Mizzou framed the change to the student groups as a restructuring, rather than an elimination of their funding.
“These organizations will now exist as recognized student organizations and be eligible for funding in the same manner as all other recognized student organizations,” the university said.
But the Queer Liberation Front said that change involves the “slashing of budgets that leave many of these organizations effectively bankrupt.”
Likewise, ALAS said Sunday the reclassification is “effectively a de-funding of our organization.”
“As an organization that serves and protects a broad group of students on campus, we are not in a position to compete with 600 other groups for an already limited amount of resources,” it said.
Mizzou Student Affairs officials informed the group’s leaders about the forthcoming changes during a Friday meeting. Student groups said the university cited a July memo from the U.S. Department of Justice that labeled many common college practices as potential civil rights violations.
The DOJ guidance contains a list of practices it deems unlawful and “non-binding suggestions” for federal funding recipients.

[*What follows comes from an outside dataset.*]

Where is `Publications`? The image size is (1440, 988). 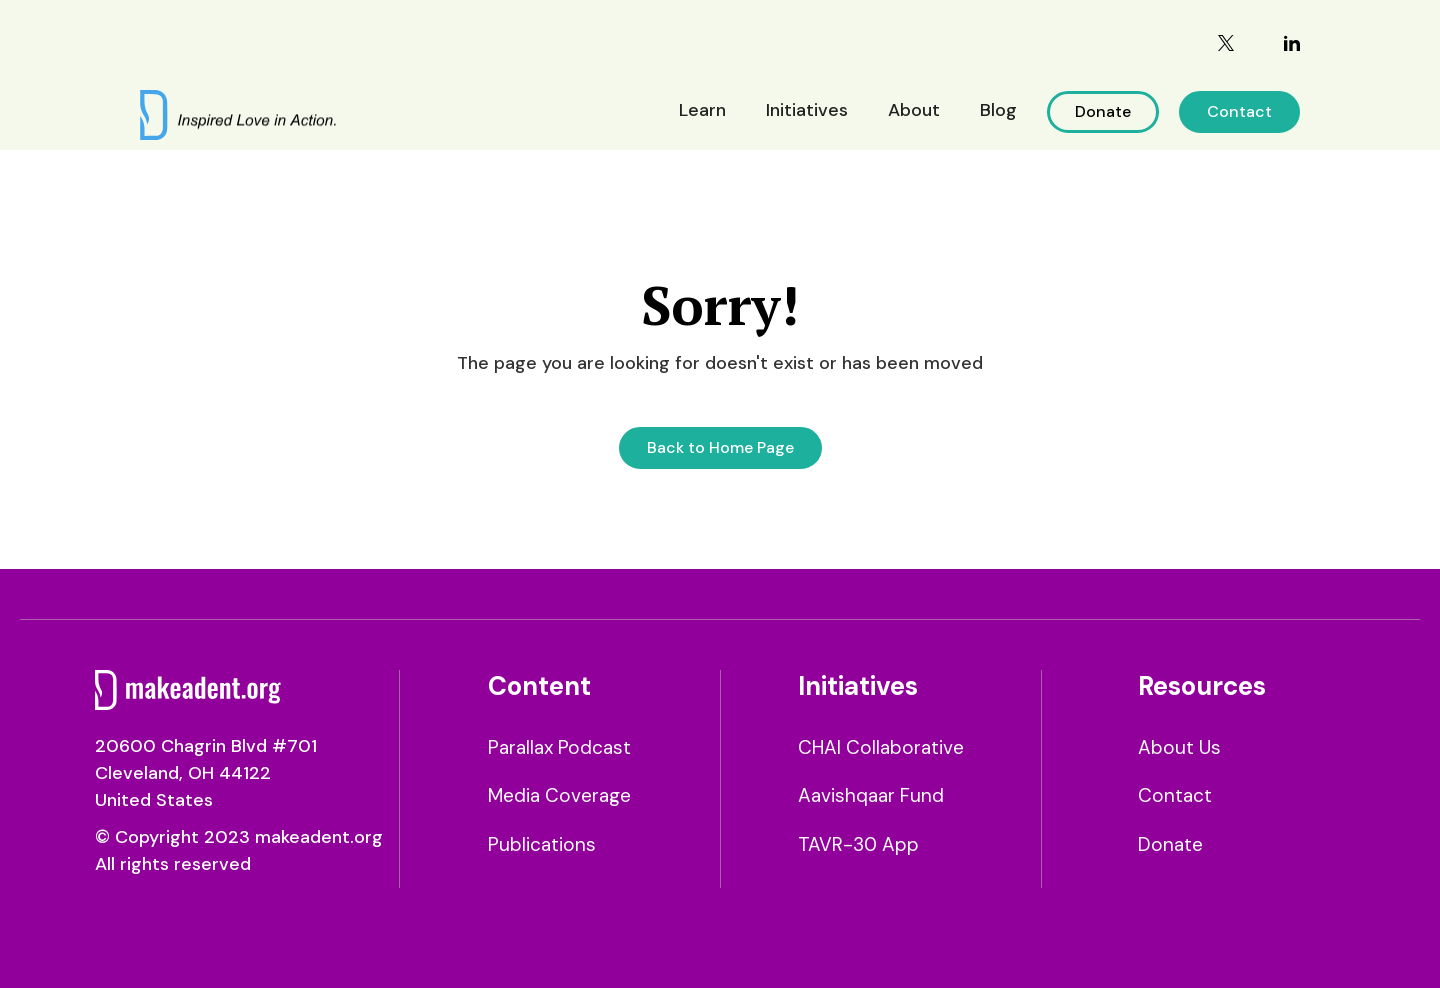
Publications is located at coordinates (542, 844).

It classifies diversity, equity and inclusion practices like offering identity-based study lounges as unlawful, even if those spaces are open to everyone.
“It is important that we distinguish that a memo is not a federal law, thus this decision was at the hands of the University and the University alone,” ALAS said.
Student leaders have planned a demonstration against the cuts for Monday evening.
The LBC argued that Black students at Mizzou already have “extremely limited options” to find community on campus, citing the university’s elimination of its Division of Inclusion, Diversity and Equity in 2024. At the time, Mizzou’s leadership attributed the decision to political pressure from the state’s Republican lawmakers.
The administration then “made it the sole responsibility of all multicultural organizations to do the university’s work of fostering student inclusion and belonging,” the group said. “This task was impossibly large to take on, but the Legion strengthened our efforts to care for Black students and ensure there is a community on campus.”
The forthcoming funding change “lacks genuine concern and empathy” for the Black Mizzou community and means the LBC will not be able to adequately protect students, it said on social media.
“We argue that this is intentional erasure,” the LBC said. “The University is taking calculated steps to push minority students further away from the Mizzou stratosphere. The aversion to creating diverse, equitable spaces on campus has plagued the values of respect, responsibility, excellence, and discovery which Mizzou claims they consistently uphold.”